A private half-day in Florida runs $550 to $1,500 depending on destination. Split four ways for a family of four, that’s $140 to $375 per person, reasonable for a private family experience.

What Makes a Trip Good for Kids

  • Consistent action. Kids lose interest during long waits between bites. Inshore trips targeting snapper, trout, redfish, and snook tend to have more frequent bites than offshore deep-sea trips.
  • Protected water. Bay and backwater trips keep the boat steady. Motion sickness in kids is more likely than adults realize, and a sick child on a rolling boat is a hard situation.
  • A patient captain. Look for operators who explicitly describe experience with families and young children. Some captains are great with kids; some aren’t interested in slowing down.
  • Easy species. Bottom fish (snapper, grunt, trout) are forgiving, they bite readily and don’t require skilled technique to land. Flats fishing for bonefish or permit requires casting skill and long waits; it’s not a kids’ trip.

Age Guidelines

  • Ages 4 to 6: Possible but marginal. The trip needs to be short (2 to 3 hours), calm, and on protected water. The child needs to be genuinely interested, not dragged along.
  • Ages 7 to 10: This is the sweet spot. Old enough to reel a fish independently, young enough to be excited by it. Half-day inshore private is the right format.
  • Ages 11 to 14: More flexibility. Can handle a full-day inshore trip or a short offshore trip in calm conditions. Talk to them about what they want.
  • Ages 15+: Treat them as adults for trip selection. They can give meaningful input on what kind of fishing they want.

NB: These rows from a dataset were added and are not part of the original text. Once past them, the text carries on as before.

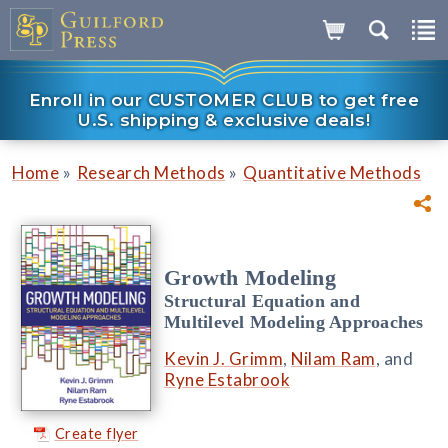
Enroll in our CUSTOMER CLUB to get free
U.S. shipping & exclusive deals!
»
»
Home
Research Methods
Quantitative Methods
Growth Modeling
Structural Equation and
Multilevel Modeling Approaches
Kevin J. Grimm
,
Nilam Ram
, and
Ryne Estabrook
Create flyer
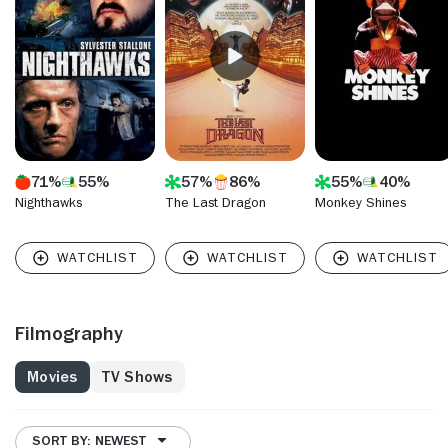
director, tackling 14 episodes of "Sisters," serving as
producer-director on"Buffy the Vampire Slayer" and doing
many other things in-between. Vincent paid his dues in the
1970's as a camera assistant on a string of high-profile
features including "Jaws," "The Wiz" and the original,
timeless Christopher Reeve edition of "Superman."
71%
55%
57%
86%
55%
40%
Nighthawks
The Last Dragon
Monkey Shines
Filmography
Movies
TV Shows
SORT BY: NEWEST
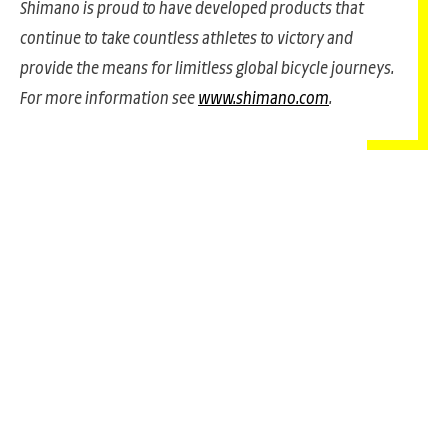
Shimano is proud to have developed products that
continue to take countless athletes to victory and
provide the means for limitless global bicycle journeys.
For more information see
www.shimano.com
.
PANACHE IN ALL
TADEJ POGA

See what age is good for a first fishing charter for more detail.

Florida Destinations Good for Families

Not every Florida charter destination is equally family-friendly. Tampa Bay, Clearwater, and St. Petersburg have calm protected water and many operators who specialize in family inshore trips. Key West has excellent options but also more offshore-heavy culture. Destin and Panama City Beach are strong for families, especially for kids who want to see bigger fish.

Find Family-Friendly Charters
Private charters are the best fit for most families — your group, your pace, kid-friendly captain.
We may earn a commission when you book through links on our site, at no extra cost to you.

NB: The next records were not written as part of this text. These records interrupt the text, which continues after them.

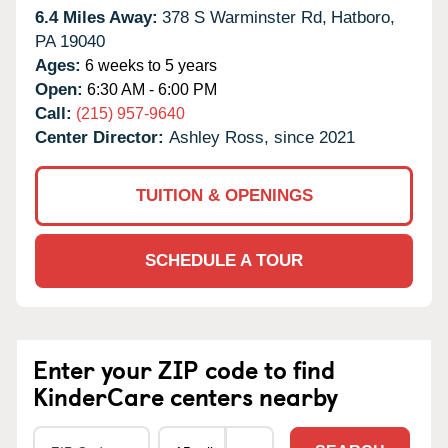
6.4 Miles Away:
378 S Warminster Rd,
Hatboro,
PA
19040
Ages:
6 weeks to 5 years
Open:
6:30 AM - 6:00 PM
Call:
(215) 957-9640
Center Director:
Ashley Ross, since 2021
TUITION & OPENINGS
SCHEDULE A TOUR
Enter your ZIP code to find
KinderCare centers nearby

Frequently Asked Questions

Should I book a shared or private charter for a family?
Private. You can’t control the pace on a shared boat. If your youngest child needs to stop or gets sick, you’re stuck for the duration. Private charters let the captain prioritize your family.
What if my kids have never fished before?
That’s normal and fine. The captain and mate handle all the technical work. They bait hooks, show kids how to hold the rod, and help them reel in fish. No experience needed.
How do I handle seasickness with kids?
Book inshore on protected water (first step). If anyone has a history of motion sickness, give age-appropriate medication the night before and morning of. See how to avoid seasickness on a fishing charter.
What's the youngest age a charter captain will accept?
Most Florida captains accept children 5 and older. Some go younger on calm-water inshore trips with life jackets. Confirm minimum age directly with the operator before booking.